O menino Jesus não nasce num palácio. Ele não está nos aposentos de imperador romano ou do Rei Herodes. Não tem um berço de ouro e não dispõe de um exército de escravas que o cercam para oferecer todos os cuidados possíveis. Com ele começa uma nova história, não a partir dos poderosos do seu tempo, mas a partir dos pobres. O filho de Deus nasce pobre, como alguém que não é acolhido na cidade, na presença apenas dos pais migrantes, eles mesmos pobres, submetidos às ordens dos governantes para se inscrever na lista dos que devem pagar impostos. Os primeiros que o visitam são pastores, também eles banidos da cidade e malvistos, especialmente pelos grandes proprietários que veem suas terras às vezes invadidas pelas ovelhas. Tudo ao redor do menino reflete pobreza e simplicidade. Jesus nasce pobre, viverá pobre e morrerá pobre e despojado até do mínimo de dignidade humana.
Celebrar o Natal, portanto, sempre significa estar atento à pobreza divina que enaltece a verdadeira grandeza humana. Esta se revela não na riqueza dos bens que alguém possa possuir, mas na nudez indigente que precisa do afeto e do calor humano dos outros. Celebrar Natal não é apenas contemplar e tocar no menino Jesus, representado nas imagens de madeira, gesso, pano e outros materiais, é antes de tudo tocá-lo na sua carne humana nas crianças que hoje nascem pobres, nas pessoas marginalizadas, nos moradores de rua, nos idosos abandonados, em todos que tem sua humanidade ferida e diminuída.

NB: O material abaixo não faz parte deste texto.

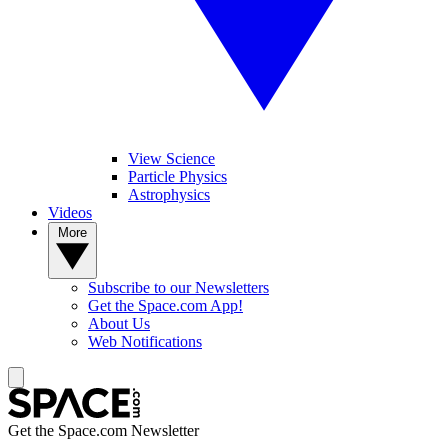
View Science
Particle Physics
Astrophysics
Videos
More
Subscribe to our Newsletters
Get the Space.com App!
About Us
Web Notifications
Get the Space.com Newsletter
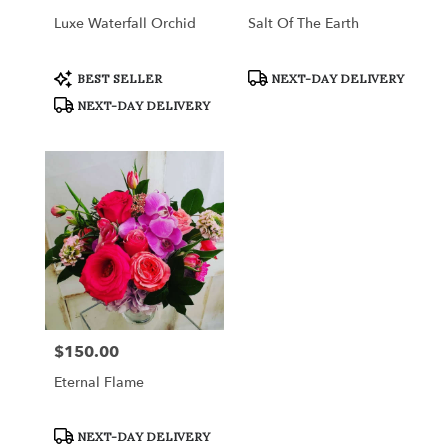
Luxe Waterfall Orchid
Salt Of The Earth
Product
Product
BEST SELLER
NEXT-DAY DELIVERY
Tags:
Tags:
NEXT-DAY DELIVERY
$150.00
Price:
Eternal Flame
Product
NEXT-DAY DELIVERY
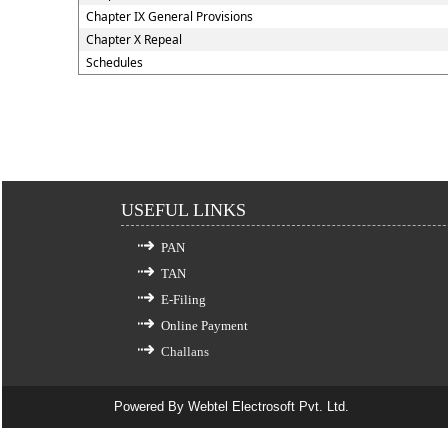
Chapter IX General Provisions
Chapter X Repeal
Schedules
USEFUL LINKS
PAN
TAN
E-Filing
Online Payment
Challans
Powered By
Webtel Electrosoft Pvt. Ltd.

O nascimento do menino-Deus é mais do que um acontecimento do passado. Natal não é somente a celebração de um aniversário, é um renascimento de Jesus no coração daqueles que professam sua fé nele e no caminho de vida que ele propõe. É deixar Jesus tomar corpo em nós, permitir que ele se torne carne da nossa carne. É deixar que, pelo seu Espírito, ele conduza nossa maneira de ser e de agir, como ele estando próximo dos pequenos, pobres, sofredores, esquecidos, excluídos e marginalizados da sociedade. “O que fizestes a um destes pequeninos é a mim que o fizeste” Na realidade Jesus nasce sempre de novo nos pequeninos e é neles que tocamos a sua carne.